Unifeed
UN / URBAN REFUGEES
STORY: UN / URBAN REFUGEES
TRT: 02:09
SOURCE: UNIFEED-UNTV
RESTRICTIONS: NONE
LANGUAGE: ENGLISH / NATS
DATELINE: 18 MAY 2016, NEW YORK CITY / FILE
RECENT, NEW YORK CITY
1. Wide shot, United Nations Headquarters
18 MAY 2016, NEW YORK CITY
2. Wide shot, Economic and Social Council
3. SOUNDBITE (English) Jan Eliasson, Deputy Secretary-General of the United Nations:
“While most of the humanitarian assistance goes to refugees living in camps, the urban refugees, if you allow that expression, are largely overlooked. Plenty of them are also, by the way, internally displaced. They often end up living in slums or in informal settlements in the fringes of the cities, in overcrowded neighbourhoods and in areas prone to flooding, sanitation hazards and disease.”
4. Wide shot, Economic and Social Council
5. SOUNDBITE (English) Jan Eliasson, Deputy Secretary-General of the United Nations:
“Even if cities struggle to accommodate large flows of migrants, they also largely benefit from their presence and work.
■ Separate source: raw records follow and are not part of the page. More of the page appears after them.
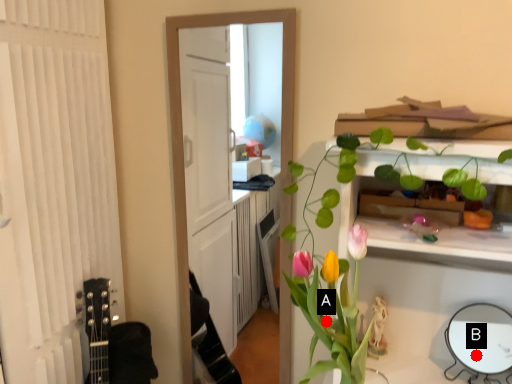 Question: Two points are circled on the image, labeled by A and B beside each circle. Which point is closer to the camera?

Choices:
 (A) A is closer
 (B) B is closer

Answer: (B) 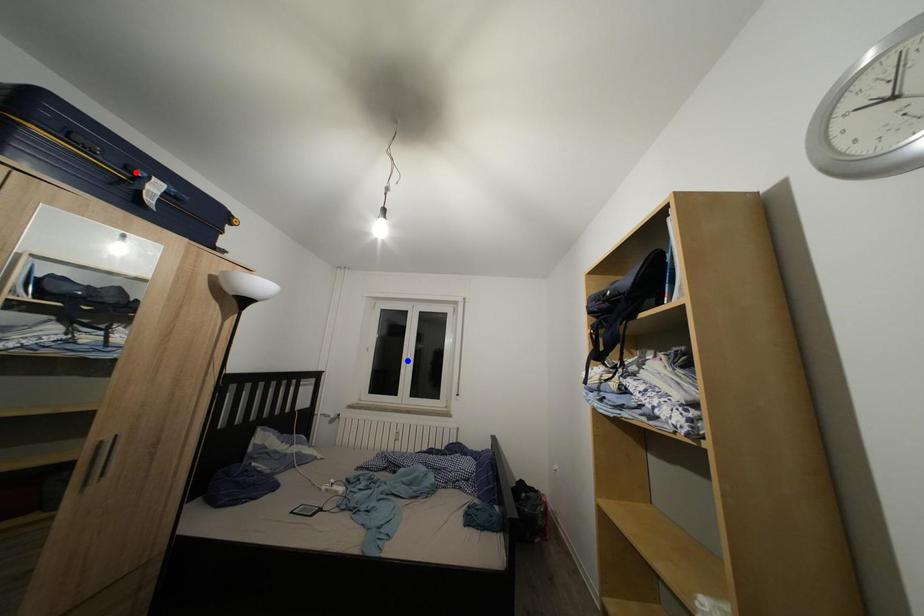 Question: Two points are marked on the image. Which point is closer to the camera?

Choices:
 (A) Blue point is closer.
 (B) Red point is closer.

Answer: (B) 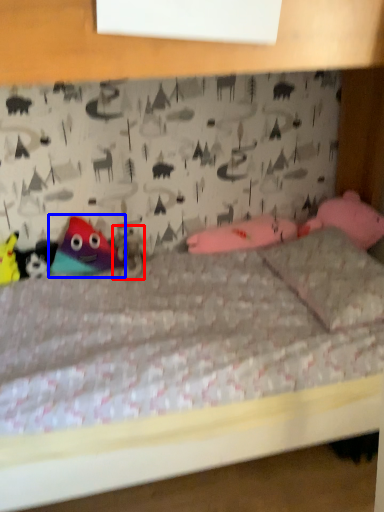 Question: Which of the following is the farthest to the observer, animal (highlighted by a red box) or toy (highlighted by a blue box)?

Choices:
 (A) animal
 (B) toy

Answer: (A) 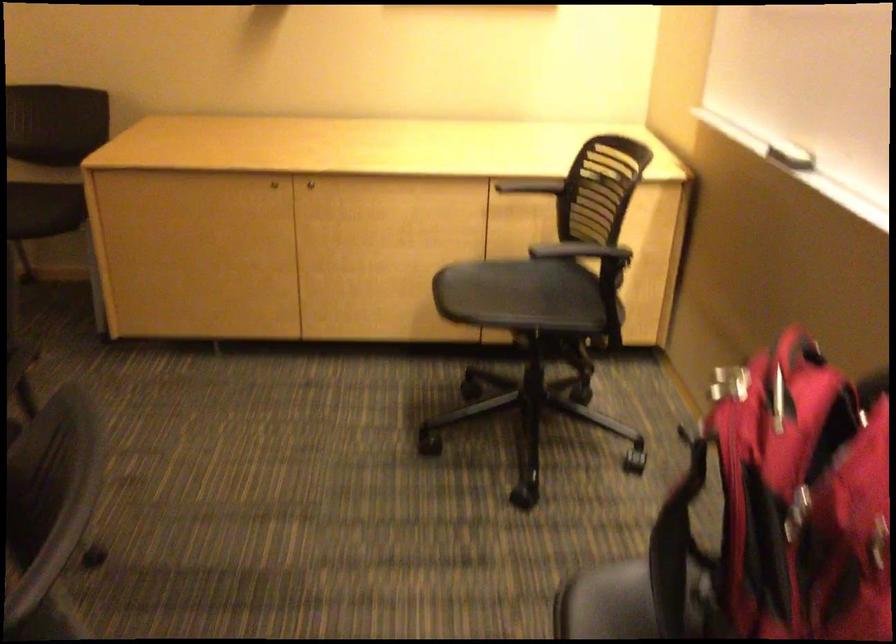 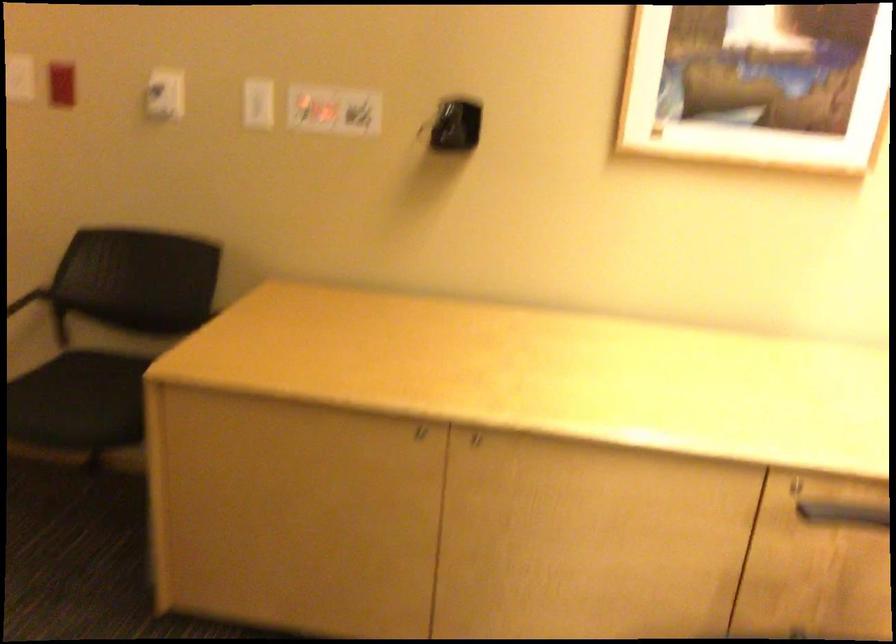 In the second image, find the point that corresponds to [255,187] in the first image.

(410, 433)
As Bill Swing, Director-General of the IOM, International Organization for Migration, has said, migrants need cities, but cities also need migrants.”
6. Wide shot, Economic and Social Council
7. SOUNDBITE (English) Jan Eliasson, Deputy Secretary-General of the United Nations:
“We must dispel the myths about migrants and migration which tend to poison the public discourse. Not in any way to diminish that it’s a challenge, a problem, for this adaptation to new realities as the world enters our countries. But as much our countries are part of the world, in today’s world, the world is also inside our own countries.”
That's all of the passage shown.